[Directions]: Copy out exactly the lines from the one containing "launched 2 years ago and" through the end of the records, and no pictures.

[Extracted records]:
_ _ _ _
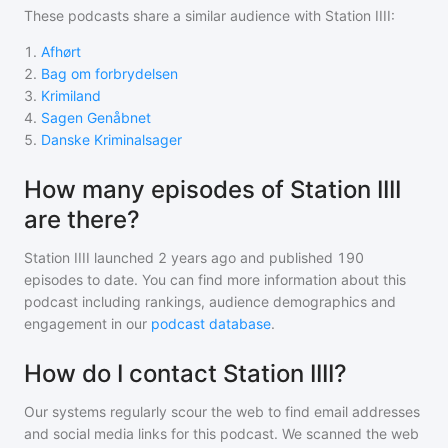
These podcasts share a similar audience with
Station IIII
:
1
.
Afhørt
2
.
Bag om forbrydelsen
3
.
Krimiland
4
.
Sagen Genåbnet
5
.
Danske Kriminalsager
How many episodes of Station IIII
are there?
Station IIII
launched 2 years ago and
published
190
episodes to date. You can find more information about this
podcast including rankings, audience demographics and
engagement in our
podcast database
.
How do I contact Station IIII?
Our systems regularly scour the web to find email addresses
and social media links for this podcast. We scanned the web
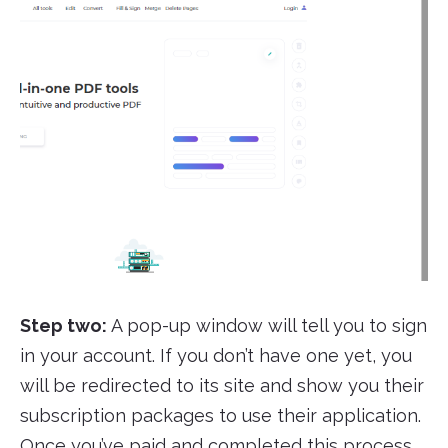
Step two:
A pop-up window will tell you to sign
in your account. If you don’t have one yet, you
will be redirected to its site and show you their
subscription packages to use their application.
Once you’ve paid and completed this process,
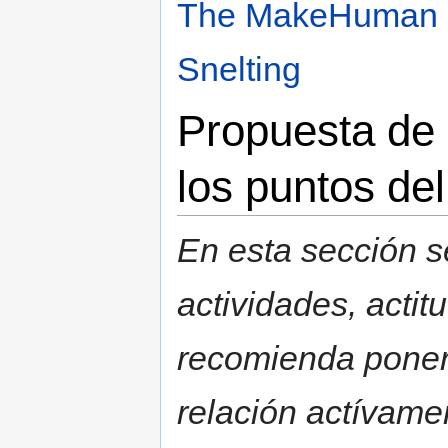
The MakeHuman b
Snelting
Propuesta de 
los puntos de
En esta sección s
actividades, acti
recomienda poner 
relación actívamen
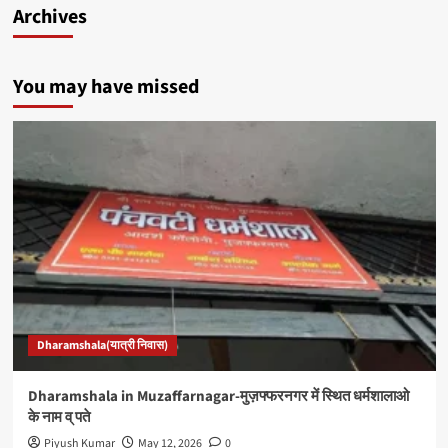
Archives
You may have missed
Dharamshala(यात्री निवास)
Dharamshala in Muzaffarnagar-मुज़फ्फरनगर में स्थित धर्मशालाओ
के नाम व् पते
Piyush Kumar
May 12, 2026
0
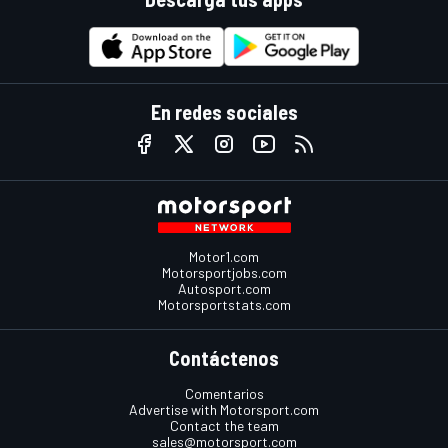
En redes sociales
Motor1.com
Motorsportjobs.com
Autosport.com
Motorsportstats.com
Contáctenos
Comentarios
Advertise with Motorsport.com
Contact the team
sales@motorsport.com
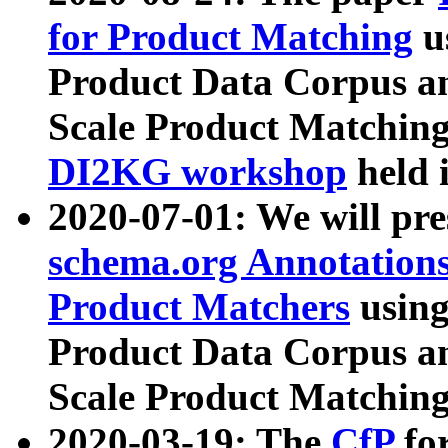
for Product Matching
u
Product Data Corpus a
Scale Product Matching
DI2KG workshop
held 
2020-07-01: We will pr
schema.org Annotations
Product Matchers
usin
Product Data Corpus a
Scale Product Matching
2020-03-19: The
CfP
fo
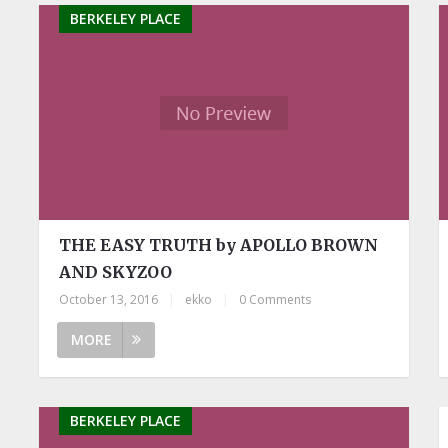
BERKELEY PLACE
THE EASY TRUTH by APOLLO BROWN
AND SKYZOO
October 13, 2016
|
ekko
|
0 Comments
MORE
BERKELEY PLACE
_ _ _ _
[Exercise response]:
launched 2 years ago and
published
190
episodes to date. You can find more information about this
podcast including rankings, audience demographics and
engagement in our
podcast database
.
How do I contact Station IIII?
Our systems regularly scour the web to find email addresses
and social media links for this podcast. We scanned the web
Step two:
A pop-up window will tell you to sign
in your account. If you don’t have one yet, you
will be redirected to its site and show you their
subscription packages to use their application.
Once you’ve paid and completed this process,
The MakeHuman b
Snelting
Propuesta de 
los puntos de
En esta sección s
actividades, acti
recomienda poner 
relación actívamen
Archives
You may have missed
Dharamshala(यात्री निवास)
Dharamshala in Muzaffarnagar-मुज़फ्फरनगर में स्थित धर्मशालाओ
के नाम व् पते
Piyush Kumar
May 12, 2026
0
En redes sociales
Motor1.com
Motorsportjobs.com
Autosport.com
Motorsportstats.com
Contáctenos
Comentarios
Advertise with Motorsport.com
Contact the team
sales@motorsport.com
for Product Matching
u
Product Data Corpus a
Scale Product Matching
DI2KG workshop
held 
2020-07-01: We will pr
schema.org Annotations
Product Matchers
usin
Product Data Corpus a
Scale Product Matching
2020-03-19: The
CfP
fo
BERKELEY PLACE
THE EASY TRUTH by APOLLO BROWN
AND SKYZOO
October 13, 2016
|
ekko
|
0 Comments
MORE
BERKELEY PLACE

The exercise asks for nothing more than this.